Action item:
Give again the line that contains "กายบ่อย ๆ อาจเร่งให้กล้ามเนื้อกลับมาทำงานเร็วขึ้นครับ", plus every line after it to the end of the records, unchanged.

### Data to use ###

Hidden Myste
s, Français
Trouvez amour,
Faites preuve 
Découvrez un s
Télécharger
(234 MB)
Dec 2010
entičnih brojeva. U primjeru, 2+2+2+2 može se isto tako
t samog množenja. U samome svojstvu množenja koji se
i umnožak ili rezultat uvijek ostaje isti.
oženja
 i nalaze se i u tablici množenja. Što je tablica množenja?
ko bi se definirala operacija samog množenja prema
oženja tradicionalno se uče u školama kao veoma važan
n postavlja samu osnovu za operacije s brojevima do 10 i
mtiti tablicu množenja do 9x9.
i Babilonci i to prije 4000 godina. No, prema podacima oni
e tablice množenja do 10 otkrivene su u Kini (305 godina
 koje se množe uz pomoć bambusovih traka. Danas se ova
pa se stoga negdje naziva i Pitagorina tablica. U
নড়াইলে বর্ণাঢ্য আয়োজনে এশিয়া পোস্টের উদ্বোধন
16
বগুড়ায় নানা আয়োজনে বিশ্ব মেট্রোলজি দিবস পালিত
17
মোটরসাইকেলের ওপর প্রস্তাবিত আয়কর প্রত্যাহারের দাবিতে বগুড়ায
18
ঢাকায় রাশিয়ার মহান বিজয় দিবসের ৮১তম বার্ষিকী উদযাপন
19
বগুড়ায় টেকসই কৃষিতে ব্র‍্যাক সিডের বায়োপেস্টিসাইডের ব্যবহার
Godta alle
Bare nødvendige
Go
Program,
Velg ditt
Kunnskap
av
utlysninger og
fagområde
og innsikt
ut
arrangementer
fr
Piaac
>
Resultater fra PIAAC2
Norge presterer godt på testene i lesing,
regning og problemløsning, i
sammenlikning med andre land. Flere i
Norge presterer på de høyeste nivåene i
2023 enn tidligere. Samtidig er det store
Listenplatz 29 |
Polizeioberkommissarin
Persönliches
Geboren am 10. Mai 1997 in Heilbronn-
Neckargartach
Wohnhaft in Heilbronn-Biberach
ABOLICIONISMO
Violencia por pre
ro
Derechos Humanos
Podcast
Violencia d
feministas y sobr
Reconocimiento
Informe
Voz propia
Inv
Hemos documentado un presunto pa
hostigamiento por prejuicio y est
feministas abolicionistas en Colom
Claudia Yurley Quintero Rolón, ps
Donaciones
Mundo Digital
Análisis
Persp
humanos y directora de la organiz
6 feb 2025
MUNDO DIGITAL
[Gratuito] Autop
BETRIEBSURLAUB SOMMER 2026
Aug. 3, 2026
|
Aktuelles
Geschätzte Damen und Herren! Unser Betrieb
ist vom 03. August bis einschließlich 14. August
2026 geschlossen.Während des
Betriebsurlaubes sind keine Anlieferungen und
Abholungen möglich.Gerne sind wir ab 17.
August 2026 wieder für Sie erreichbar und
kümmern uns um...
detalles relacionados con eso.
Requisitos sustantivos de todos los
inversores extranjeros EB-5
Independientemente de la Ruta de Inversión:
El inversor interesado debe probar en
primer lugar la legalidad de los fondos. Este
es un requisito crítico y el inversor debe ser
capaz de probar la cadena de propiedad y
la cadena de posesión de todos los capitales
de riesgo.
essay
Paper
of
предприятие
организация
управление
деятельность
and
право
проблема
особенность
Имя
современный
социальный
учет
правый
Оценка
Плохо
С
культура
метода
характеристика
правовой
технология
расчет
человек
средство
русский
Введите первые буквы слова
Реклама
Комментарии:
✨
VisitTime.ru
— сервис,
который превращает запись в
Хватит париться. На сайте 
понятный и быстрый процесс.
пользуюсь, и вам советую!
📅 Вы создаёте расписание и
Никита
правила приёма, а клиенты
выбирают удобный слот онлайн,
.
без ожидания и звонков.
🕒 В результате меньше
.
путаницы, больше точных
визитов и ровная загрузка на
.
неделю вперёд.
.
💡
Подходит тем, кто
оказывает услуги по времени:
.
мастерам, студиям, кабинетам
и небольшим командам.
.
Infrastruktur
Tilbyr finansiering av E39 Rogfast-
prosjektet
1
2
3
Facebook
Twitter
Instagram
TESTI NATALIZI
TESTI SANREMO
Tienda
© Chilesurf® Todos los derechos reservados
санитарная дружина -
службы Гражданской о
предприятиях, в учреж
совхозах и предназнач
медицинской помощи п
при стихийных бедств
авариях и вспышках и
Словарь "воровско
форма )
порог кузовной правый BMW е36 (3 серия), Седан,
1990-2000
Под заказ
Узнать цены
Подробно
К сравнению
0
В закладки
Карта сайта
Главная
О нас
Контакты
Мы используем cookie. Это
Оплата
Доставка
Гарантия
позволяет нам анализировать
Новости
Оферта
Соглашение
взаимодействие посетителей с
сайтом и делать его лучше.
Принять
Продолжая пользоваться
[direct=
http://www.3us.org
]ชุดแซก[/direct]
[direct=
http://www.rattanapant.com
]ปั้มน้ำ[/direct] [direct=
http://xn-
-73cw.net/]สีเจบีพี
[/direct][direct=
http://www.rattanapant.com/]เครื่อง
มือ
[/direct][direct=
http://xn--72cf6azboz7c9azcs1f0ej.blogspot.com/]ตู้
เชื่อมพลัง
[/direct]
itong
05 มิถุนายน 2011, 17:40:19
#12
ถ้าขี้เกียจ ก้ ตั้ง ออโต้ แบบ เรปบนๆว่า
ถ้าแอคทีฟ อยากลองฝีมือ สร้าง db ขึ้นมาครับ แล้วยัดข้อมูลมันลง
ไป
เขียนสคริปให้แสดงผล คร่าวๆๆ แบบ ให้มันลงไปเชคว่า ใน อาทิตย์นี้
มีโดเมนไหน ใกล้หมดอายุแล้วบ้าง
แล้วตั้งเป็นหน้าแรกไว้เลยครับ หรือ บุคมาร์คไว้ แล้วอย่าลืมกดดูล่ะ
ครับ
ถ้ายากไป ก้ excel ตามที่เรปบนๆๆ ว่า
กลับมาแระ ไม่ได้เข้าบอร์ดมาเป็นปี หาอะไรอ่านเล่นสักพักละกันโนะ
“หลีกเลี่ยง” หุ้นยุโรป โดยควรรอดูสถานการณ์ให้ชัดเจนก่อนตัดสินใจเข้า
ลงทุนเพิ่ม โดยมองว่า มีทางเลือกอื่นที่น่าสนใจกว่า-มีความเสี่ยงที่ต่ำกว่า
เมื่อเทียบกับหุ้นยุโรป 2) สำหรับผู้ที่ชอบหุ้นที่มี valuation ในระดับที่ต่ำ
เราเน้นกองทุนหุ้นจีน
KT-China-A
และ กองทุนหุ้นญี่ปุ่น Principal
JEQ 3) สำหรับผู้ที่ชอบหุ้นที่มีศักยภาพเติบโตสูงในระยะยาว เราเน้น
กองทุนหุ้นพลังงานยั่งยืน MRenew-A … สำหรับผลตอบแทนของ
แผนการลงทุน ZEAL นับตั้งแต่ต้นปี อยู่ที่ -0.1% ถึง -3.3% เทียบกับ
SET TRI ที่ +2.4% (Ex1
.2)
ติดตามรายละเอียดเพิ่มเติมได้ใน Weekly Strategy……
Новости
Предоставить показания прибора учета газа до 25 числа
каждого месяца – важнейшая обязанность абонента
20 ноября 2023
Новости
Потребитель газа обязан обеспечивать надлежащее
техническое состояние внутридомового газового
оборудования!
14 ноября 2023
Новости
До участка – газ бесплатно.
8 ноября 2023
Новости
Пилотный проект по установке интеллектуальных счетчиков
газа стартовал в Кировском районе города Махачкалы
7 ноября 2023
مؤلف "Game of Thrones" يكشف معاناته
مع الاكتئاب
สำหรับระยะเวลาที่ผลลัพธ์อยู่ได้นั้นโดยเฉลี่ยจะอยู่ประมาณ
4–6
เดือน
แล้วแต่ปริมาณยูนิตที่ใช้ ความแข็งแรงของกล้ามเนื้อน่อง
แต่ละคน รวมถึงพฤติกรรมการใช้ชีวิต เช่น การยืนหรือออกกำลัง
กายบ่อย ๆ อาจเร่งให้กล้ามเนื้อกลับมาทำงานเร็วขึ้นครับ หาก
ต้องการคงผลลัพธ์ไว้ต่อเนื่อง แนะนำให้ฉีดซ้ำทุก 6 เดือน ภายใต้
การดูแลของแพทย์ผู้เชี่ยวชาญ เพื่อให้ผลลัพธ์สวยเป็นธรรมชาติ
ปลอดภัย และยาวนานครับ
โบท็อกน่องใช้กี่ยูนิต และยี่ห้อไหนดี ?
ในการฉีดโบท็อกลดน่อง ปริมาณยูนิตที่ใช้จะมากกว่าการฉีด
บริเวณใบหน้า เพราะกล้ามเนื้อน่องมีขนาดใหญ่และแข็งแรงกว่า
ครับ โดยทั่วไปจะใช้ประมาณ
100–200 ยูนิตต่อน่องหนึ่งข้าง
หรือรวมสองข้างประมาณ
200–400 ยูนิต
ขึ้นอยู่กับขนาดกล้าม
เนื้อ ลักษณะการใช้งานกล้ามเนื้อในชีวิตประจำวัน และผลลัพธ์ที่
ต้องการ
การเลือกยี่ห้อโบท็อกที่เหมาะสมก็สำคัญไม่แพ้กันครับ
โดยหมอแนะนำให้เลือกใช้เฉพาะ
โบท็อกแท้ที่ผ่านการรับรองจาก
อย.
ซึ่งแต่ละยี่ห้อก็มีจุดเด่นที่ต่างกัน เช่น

###

Solution for this task:
กายบ่อย ๆ อาจเร่งให้กล้ามเนื้อกลับมาทำงานเร็วขึ้นครับ หาก
ต้องการคงผลลัพธ์ไว้ต่อเนื่อง แนะนำให้ฉีดซ้ำทุก 6 เดือน ภายใต้
การดูแลของแพทย์ผู้เชี่ยวชาญ เพื่อให้ผลลัพธ์สวยเป็นธรรมชาติ
ปลอดภัย และยาวนานครับ
โบท็อกน่องใช้กี่ยูนิต และยี่ห้อไหนดี ?
ในการฉีดโบท็อกลดน่อง ปริมาณยูนิตที่ใช้จะมากกว่าการฉีด
บริเวณใบหน้า เพราะกล้ามเนื้อน่องมีขนาดใหญ่และแข็งแรงกว่า
ครับ โดยทั่วไปจะใช้ประมาณ
100–200 ยูนิตต่อน่องหนึ่งข้าง
หรือรวมสองข้างประมาณ
200–400 ยูนิต
ขึ้นอยู่กับขนาดกล้าม
เนื้อ ลักษณะการใช้งานกล้ามเนื้อในชีวิตประจำวัน และผลลัพธ์ที่
ต้องการ
การเลือกยี่ห้อโบท็อกที่เหมาะสมก็สำคัญไม่แพ้กันครับ
โดยหมอแนะนำให้เลือกใช้เฉพาะ
โบท็อกแท้ที่ผ่านการรับรองจาก
อย.
ซึ่งแต่ละยี่ห้อก็มีจุดเด่นที่ต่างกัน เช่น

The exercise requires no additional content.